Assim é ela, a minha menininha.

Como presente de aniversário, compras. Afinal já está crescida, já vai fazer doze anos. Em vez de lhe oferecer roupa para a rentrée escolar, coisa que faz sempre falta, a possibilidade de ser ela a escolhê-la. 

Tal como acontece comigo, ela não teme o que é diferente. Também não lhe ocorre temer a opinião alheia. Ao contrário das crianças desta idade que querem, sobretudo, alinhar-se com a opinião dominante no grupo de amigas, ela sente-se especialmente atraída pelo que é diferente. 

Por exemplo. Na secção de adultos, viu uma saia comprida. Adorou. Fiquei na dúvida. Será? Olha que não sei... Será que vai ficar bem? Toda eu dúvidas. Ela não. Dúvidas nenhumas. Eu gosto. Pegou para provar. Também na secção de adulto, uns calções elegantes em azul marinho. Gostei. Vou provar. Vi um macacão em tecido fino, levemente plissado, de alças, calças soltas e largas, decote assimétrico, em azul claro turquesa e verde água, um pendant perfeito com a cor dos olhos. Ela estava a provar umas calças de ganga, pretas, levemente à boca de sino, esfiapadas nos joelhos quando lhe levei o macacão à cabina. Olhou, apreciadora, e disse: 'Eu gosto...'. Pegou nele para provar a seguir. Quando vestiu, fez uma pose ao espelho, saiu para mostrar ao mano do meio e ao avô que desesperavam no interior da loja. Fez uma pose. Eles olharam, ar surpreendido, fizeram ar aprovador. Foi o que lhe bastou. Foi para o provador: 'Gosto. Levo.'

Quando eu tinha a idade dela não havia todo este abundante pronto-a-vestir. Muitas coisas que usei eram feitas a partir de modelitos avistados em revistas de moda. Escolhia, íamos a lojas de tecidos desencantar algum que se adaptasse, íamos à modista com os materiais e a revista. Vestia-me de maneira diferente das minhas colegas e ainda hoje me lembro bem de vestidos bem engraçados, por exemplo um que tinha o corpo em malhinha em fio de linha preta e saia às flores muito coloridas e manguinha curta igual. Ou de um conjuntinho de calções curtinhos com uma camisa igual, de manga curta, tudo em azul claro com malmequeres pequenos em branco. Dava um nó à frente com as pontinhas da camisa. Não queria cá saber do que as outras meninas pensavam.

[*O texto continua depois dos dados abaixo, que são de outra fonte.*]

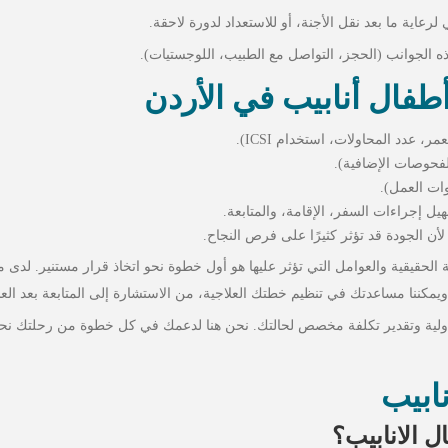
عاية ما بعد نقل الأجنة، أو للاستعداد لدورة لاحقة.
 الجوانب (الحجز، التواصل مع الطبيب، اللوجستيات).
طفال أنابيب في الأردن
عدد المحاولات، استخدام ICSI).
لفحوصات الإضافية).
ات العمل).
ل إجراءات السفر، الإقامة، والمتابعة.
لأن الجودة قد تؤثر كثيرًا على فرص النجاح.
ة الحقيقية والعوامل التي تؤثر عليها هو أول خطوة نحو اتخاذ قرار مستنير. لدى
مكننا مساعدتك في تنظيم خطتك العلاجية، من الاستشارة إلى المتابعة بعد العل
ل على استشارة أولية وتقدير تكلفة مخصص لحالتك. نحن هنا لدعمك في كل خطوة من رحلتك نح
ابيب
 الانابيب؟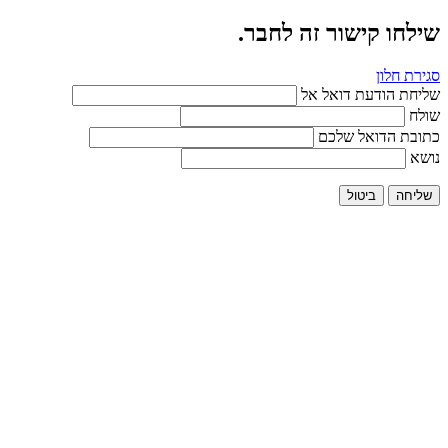
שילחו קישור זה לחבר.
סגירת חלון
שליחת הודעת דואל אל
שולח
כתובת הדואל שלכם
נושא
שליחה
ביטול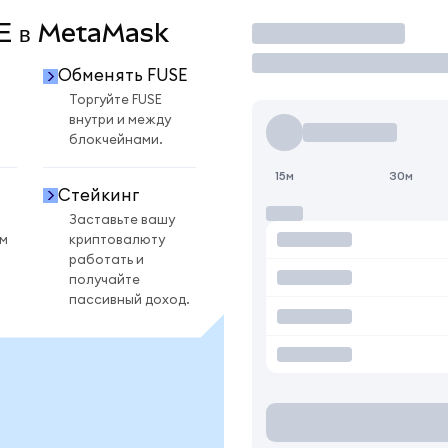
SE в MetaMask
Торговать
Обменять FUSE
Торгуйте FUSE
внутри и между
блокчейнами.
15м
30м
Стейкинг
Заставьте вашу
ом
криптовалюту
работать и
получайте
пассивный доход.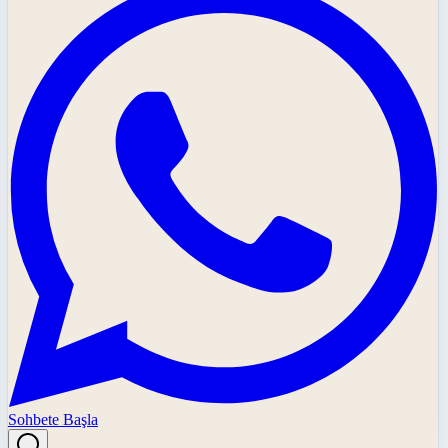
Sohbete Başla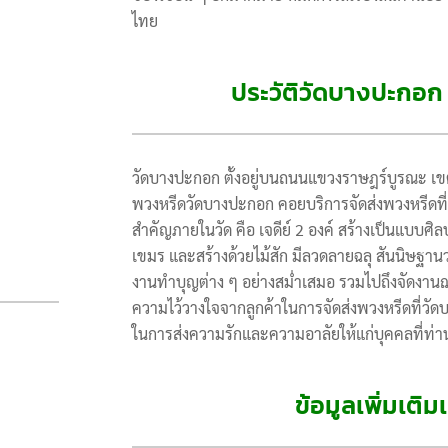
ไทย
ประวัติวัดบางปะกอ
วัดบางปะกอก ตั้งอยู่บนถนนแขวงราษฎร์บูรณะ เ
พวงหรีดวัดบางปะกอก คอยบริการจัดส่งพวงหรีดที่
สำคัญภายในวัด คือ เจดีย์ 2 องค์ สร้างเป็นแบบ
เขมร และสร้างด้วยไม้สัก มีลวดลายฉลุ สันนิษฐานว
งานทำบุญต่าง ๆ อย่างสม่ำเสมอ รวมไปถึงจัดงานฌ
ความไว้วางใจจากลูกค้าในการจัดส่งพวงหรีดที่วัดบ
ในการส่งความรักและความอาลัยให้แก่บุคคลที่ท่
ข้อมูลเพิ่มเติ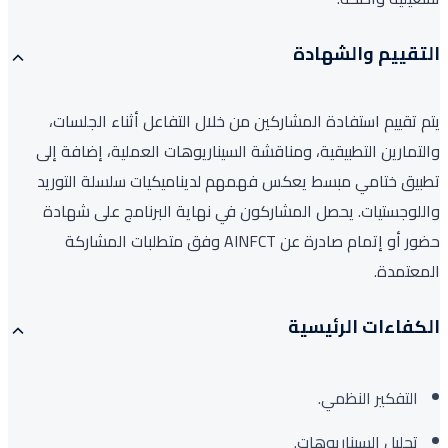
التقييم والشهادة
يتم تقييم استفادة المشاركين من خلال التفاعل أثناء الجلسات،
والتمارين التطبيقية، ومناقشة السيناريوهات العملية، إضافة إلى
تطبيق ختامي مبسط يعكس فهمهم لديناميكيات سلسلة التوريد
واللوجستيات. يحصل المشاركون في نهاية البرنامج على شهادة
حضور أو إتمام صادرة عن AINFCT وفق متطلبات المشاركة
المعتمدة.
الكفاءات الرئيسية
التفكير النظمي.
تحليل السيناريوهات.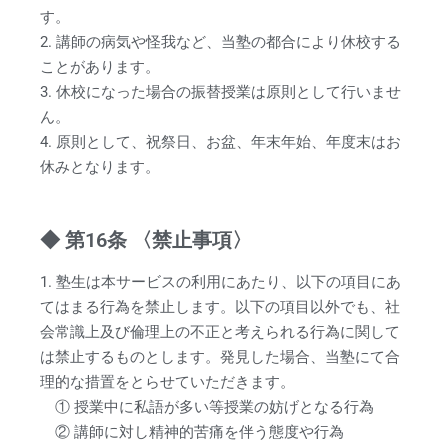
す。
2. 講師の病気や怪我など、当塾の都合により休校する
ことがあります。
3. 休校になった場合の振替授業は原則として行いませ
ん。
4.
原則として、祝祭日、お盆、年末年始、年度末はお
休みとなります。
◆ 第16条 〈禁止事項〉
1. 塾生は本サービスの利用にあたり、以下の項目にあ
てはまる行為を禁止します。以下の項目以外でも、社
会常識上及び倫理上の不正と考えられる行為に関して
は禁止するものとします。発見した場合、当塾にて合
理的な措置をとらせていただきます。
① 授業中に私語が多い等授業の妨げとなる行為
② 講師に対し精神的苦痛を伴う態度や行為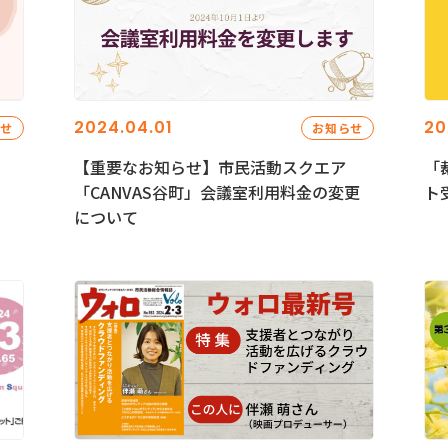
2024.04.01
20
らせ
お知らせ
【重要なお知らせ】市民活動スクエア
「
「CANVAS谷町」会議室利用料金の変更
ト
について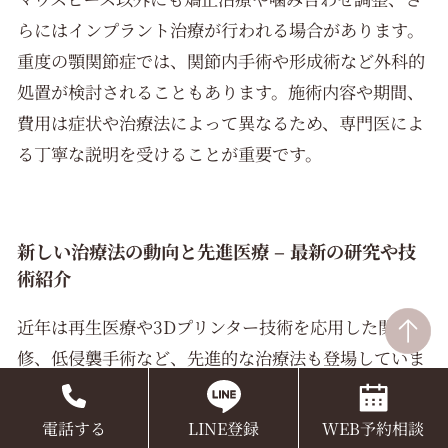
らにはインプラント治療が行われる場合があります。
重度の顎関節症では、関節内手術や形成術など外科的
処置が検討されることもあります。施術内容や期間、
費用は症状や治療法によって異なるため、専門医によ
る丁寧な説明を受けることが重要です。
新しい治療法の動向と先進医療 – 最新の研究や技
術紹介
近年は再生医療や3Dプリンター技術を応用した関節補
修、低侵襲手術など、先進的な治療法も登場していま
す。また、インプラント技術の進歩によって、失われ
た歯や顎の機能回復を目的とした新しい治療選択肢が
電話する
LINE登録
WEB予約相談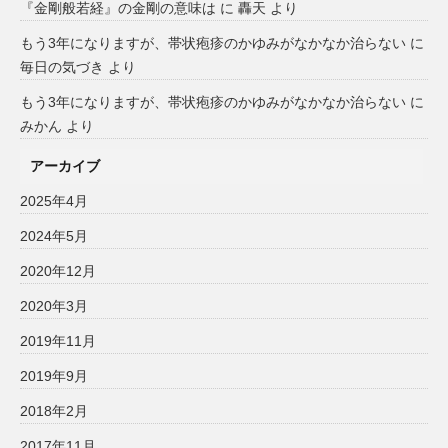
『金剛般若経』の金剛の意味は
に
轟天
より
もう3年になりますが、帯状疱疹のかゆみがなかなか治らない
に
毎日の気づき
より
もう3年になりますが、帯状疱疹のかゆみがなかなか治らない
に
みかん
より
アーカイブ
2025年4月
2024年5月
2020年12月
2020年3月
2019年11月
2019年9月
2018年2月
2017年11月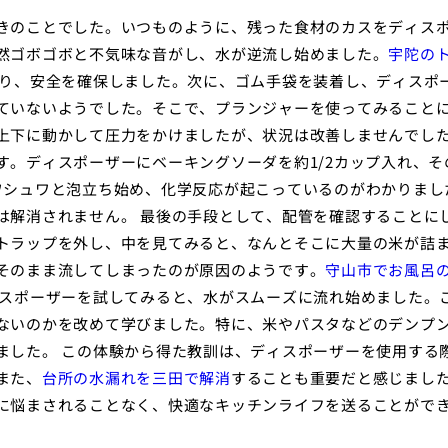
きのことでした。いつものように、残った食材のカスをディス
然ゴボゴボと不気味な音がし、水が逆流し始めました。
宇陀の
切り、安全を確保しました。次に、ゴム手袋を装着し、ディスポ
ていないようでした。そこで、プランジャーを使ってみること
上下に動かして圧力をかけましたが、状況は改善しませんでした
。ディスポーザーにベーキングソーダを約1/2カップ入れ、そ
ワシュワと泡立ち始め、化学反応が起こっているのがわかりまし
は解消されません。 最後の手段として、配管を確認することに
トラップを外し、中を見てみると、なんとそこに大量の米が詰
そのまま流してしまったのが原因のようです。
守山市でお風呂
ィスポーザーを試してみると、水がスムーズに流れ始めました。
ないのかを改めて学びました。特に、米やパスタなどのデンプ
ました。 この体験から得た教訓は、ディスポーザーを使用する
また、
台所の水漏れを三田で解消
する
ことも重要だと感じまし
に悩まされることなく、快適なキッチンライフを送ることがで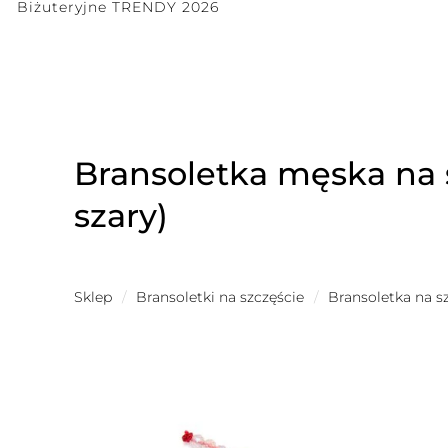
Biżuteryjne TRENDY 2026
Bransoletka męska na 
szary)
Sklep
/
Bransoletki na szczęście
/
Bransoletka na s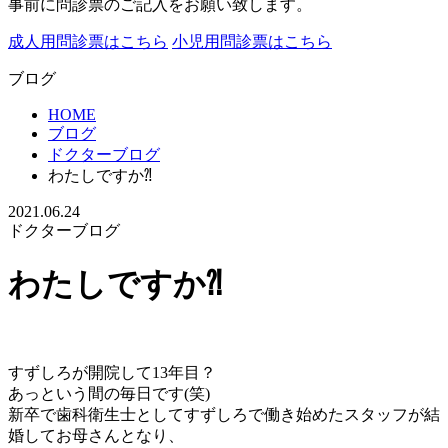
事前に問診票のご記入をお願い致します。
成人用問診票はこちら
小児用問診票はこちら
ブログ
HOME
ブログ
ドクターブログ
わたしですか⁈
2021.06.24
ドクターブログ
わたしですか⁈
すずしろが開院して13年目？
あっという間の毎日です(笑)
新卒で歯科衛生士としてすずしろで働き始めたスタッフが結
婚してお母さんとなり、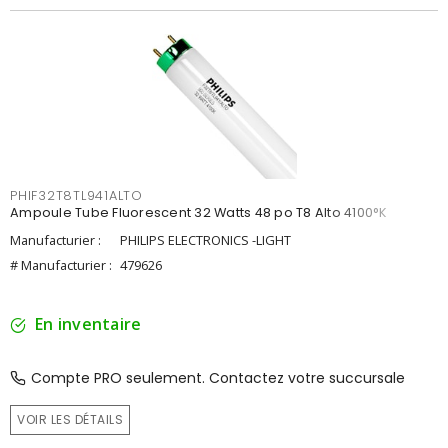
PHIF32T8TL941ALTO
Ampoule Tube Fluorescent 32 Watts 48 po T8 Alto 4100°K
Manufacturier :
PHILIPS ELECTRONICS -LIGHT
# Manufacturier :
479626
En inventaire
Compte PRO seulement. Contactez votre succursale
VOIR LES DÉTAILS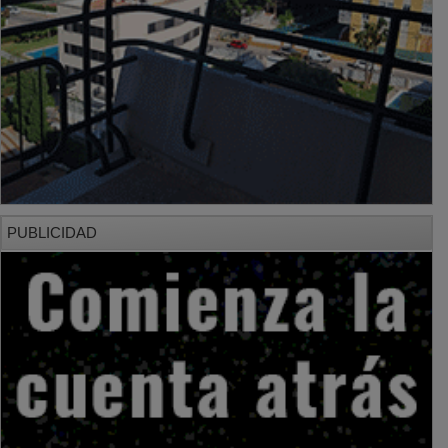
PUBLICIDAD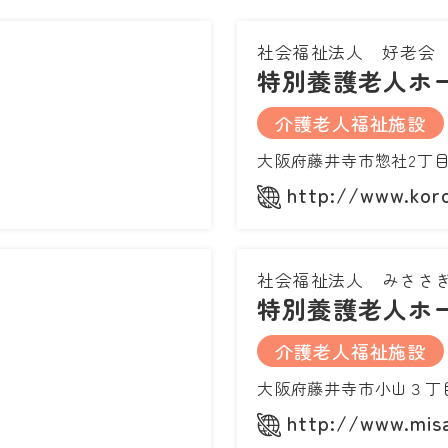
社会福祉法人 好老会
特別養護老人ホ
介護老人福祉施設
大阪府藤井寺市惣社2丁目
http://www.koro
社会福祉法人 みささ
特別養護老人ホ
介護老人福祉施設
大阪府藤井寺市小山３丁
http://www.misa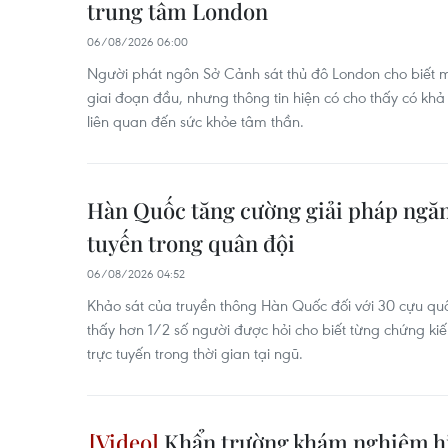
trung tâm London
06/08/2026 06:00
Người phát ngôn Sở Cảnh sát thủ đô London cho biết 
giai đoạn đầu, nhưng thông tin hiện có cho thấy có khả 
liên quan đến sức khỏe tâm thần.
Hàn Quốc tăng cường giải pháp ngăn
tuyến trong quân đội
06/08/2026 04:52
Khảo sát của truyền thông Hàn Quốc đối với 30 cựu q
thấy hơn 1/2 số người được hỏi cho biết từng chứng k
trực tuyến trong thời gian tại ngũ.
Khẩn trường khám nghiệm hiệ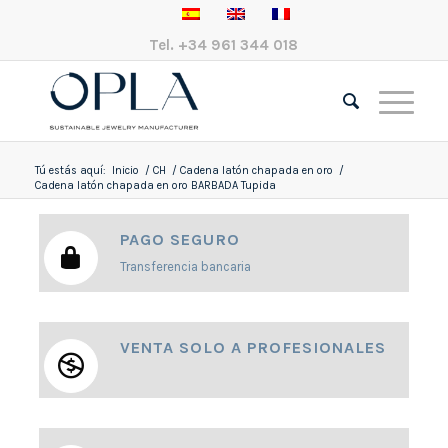
Tel.
+34 961 344 018
Tú estás aquí:
Inicio
/
CH
/
Cadena latón chapada en oro
/
Cadena latón chapada en oro BARBADA Tupida
PAGO SEGURO
Transferencia bancaria
VENTA SOLO A PROFESIONALES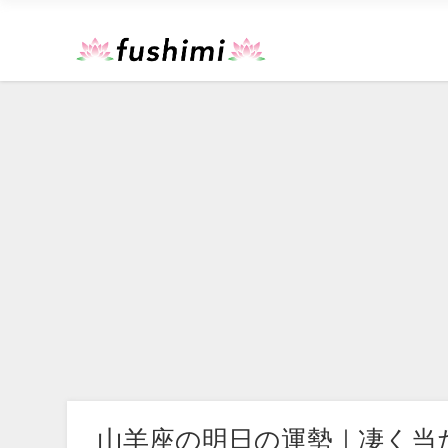
山羊座の明日の運勢｜凄く当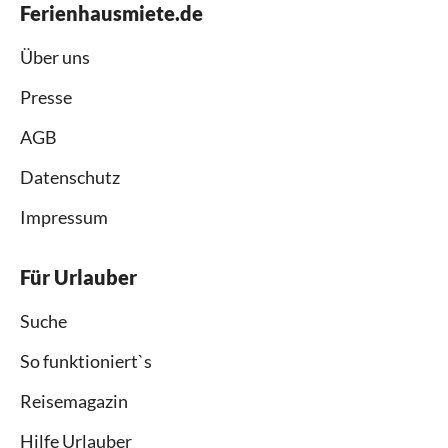
Ferienhausmiete.de
Über uns
Presse
AGB
Datenschutz
Impressum
Für Urlauber
Suche
So funktioniert`s
Reisemagazin
Hilfe Urlauber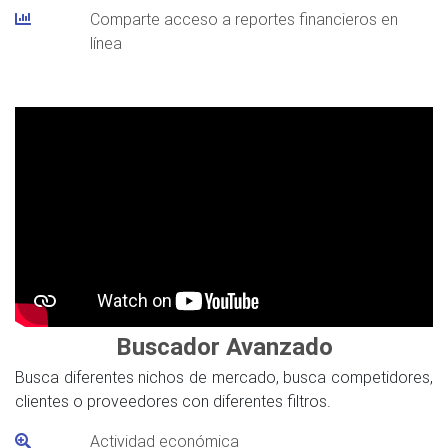
Comparte acceso a reportes financieros en
línea
Buscador Avanzado
Busca diferentes nichos de mercado, busca competidores,
clientes o proveedores con diferentes filtros.
Actividad económica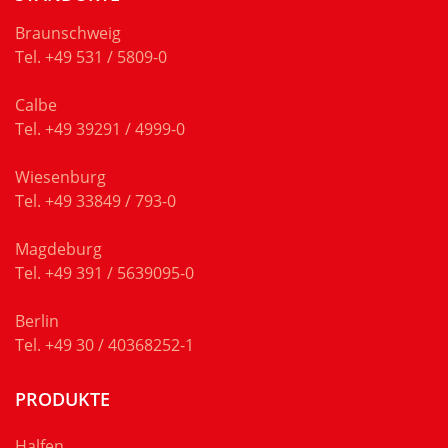
Braunschweig
Tel.
+49 531 / 5809-0
Calbe
Tel.
+49 39291 / 4999-0
Wiesenburg
Tel.
+49 33849 / 793-0
Magdeburg
Tel.
+49 391 / 5639095-0
Berlin
Tel.
+49 30 / 40368252-1
PRODUKTE
Halfen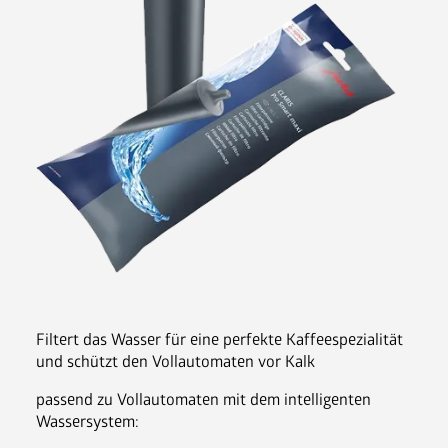
Nespresso Pads
Bohnenkaffee
Instantgenuss
Tee
Aufheller, Zucker & Co
Nespresso Pads
Jura
Becher, Zubehör & Co
OPUS
Filtert das Wasser für eine perfekte Kaffeespezialität 
und schützt den Vollautomaten vor Kalk
passend zu Vollautomaten mit dem intelligenten 
Ansprechpartner
Wassersystem:
Jobs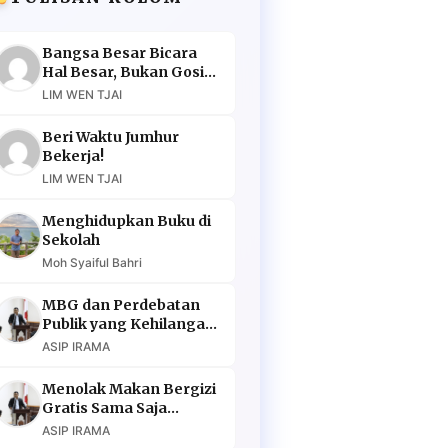
Bangsa Besar Bicara
Hal Besar, Bukan Gosip
Murahan
LIM WEN TJAI
Beri Waktu Jumhur
Bekerja!
LIM WEN TJAI
Menghidupkan Buku di
Sekolah
Moh Syaiful Bahri
MBG dan Perdebatan
Publik yang Kehilangan
Argumen
ASIP IRAMA
Menolak Makan Bergizi
Gratis Sama Saja
Menolak Masa Depan
ASIP IRAMA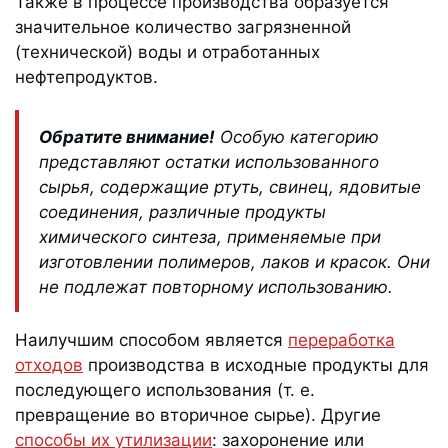
Также в процессе производства образуется
значительное количество загрязненной
(технической) воды и отработанных
нефтепродуктов.
Обратите внимание!
Особую категорию
представляют остатки использованного
сырья, содержащие ртуть, свинец, ядовитые
соединения, различные продукты
химического синтеза, применяемые при
изготовлении полимеров, лаков и красок. Они
не подлежат повторному использованию.
Наилучшим способом является
переработка
отходов
производства в исходные продукты для
последующего использования (т. е.
превращение во вторичное сырье). Другие
способы их утилизации
: захоронение или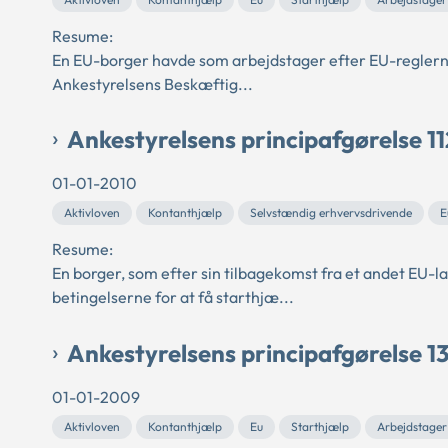
Resume:
En EU-borger havde som arbejdstager efter EU-reglerne r
Ankestyrelsens Beskæftig...
Ankestyrelsens principafgørelse 1
01-01-2010
Aktivloven
Kontanthjælp
Selvstændig erhvervsdrivende
E
Resume:
En borger, som efter sin tilbagekomst fra et andet EU-l
betingelserne for at få starthjæ...
Ankestyrelsens principafgørelse 1
01-01-2009
Aktivloven
Kontanthjælp
Eu
Starthjælp
Arbejdstager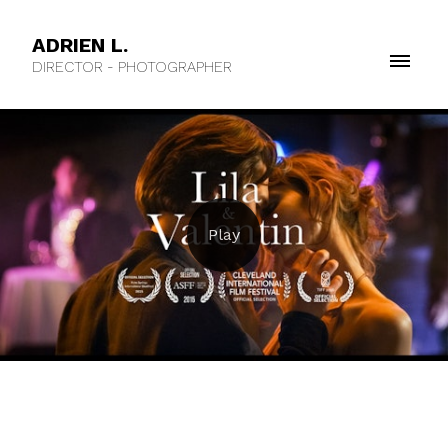
ADRIEN L.
DIRECTOR - PHOTOGRAPHER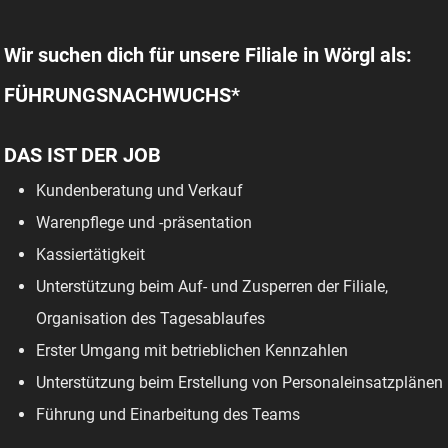
Wir suchen dich für unsere Filiale in Wörgl als:
FÜHRUNGSNACHWUCHS*
DAS IST DER JOB
Kundenberatung und Verkauf
Warenpflege und -präsentation
Kassiertätigkeit
Unterstützung beim Auf- und Zusperren der Filiale,
Organisation des Tagesablaufes
Erster Umgang mit betrieblichen Kennzahlen
Unterstützung beim Erstellung von Personaleinsatzplänen
Führung und Einarbeitung des Teams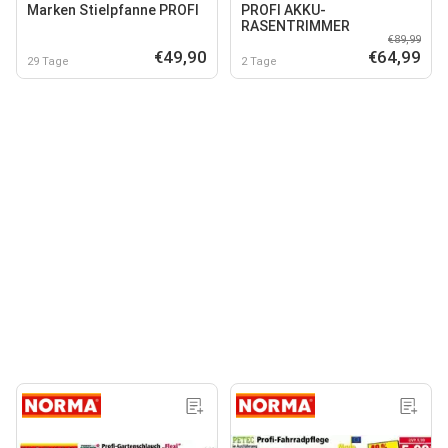
Marken Stielpfanne PROFI
PROFI AKKU-
RASENTRIMMER
€89,99
€49,90
€64,99
29 Tage
2 Tage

Esta minha menininha é, também nisto, uma mini me

Agora diz que, quando for grande, quer ser gestora -- porque quer mandar. Diz isso.

Avisei-a que mandar nem sempre é coisa boa. Muitas vezes não sabemos, ao certo, o que melhor decidir. Todos à espera da nossa decisão e nós cheios de dúvidas. Outras vezes, achamos que estamos a fazer bem e as pessoas, afinal, não concordam, criticam-nos, acham que decidimos mal. Ela encolheu os ombros. Disse que não se importava. Antes dizia que queria ser pediatra e eu isso achava melhor. Mas sabe lá a gente o que é melhor. Eu, desde cedo, depois de me passar a vocação de merceeira e a de cabeleireira, imaginava-me em ambiente empresarial, a decidir, a mandar. Pelos vistos, ela sente o mesmo apelo. Se se mantiver nesse rumo, nem sabe a vida de chatices que a espera.

Agora dorme aqui ao meu lado. Deita-se, vira-se de lado e adormece. Não lhe incomoda a luz ou o barulho. Até nisso é parecida comigo. Quando tenho sono, também basta encostar-me. O sono desce instantaneamente.

Os manos dormem no quarto dos rapazes. O urso cabeludo dorme a sono solto no corredor. Mas os meninos não são os únicos a pernoitar. Tem mais. Na volta ainda devia ter era mais camas...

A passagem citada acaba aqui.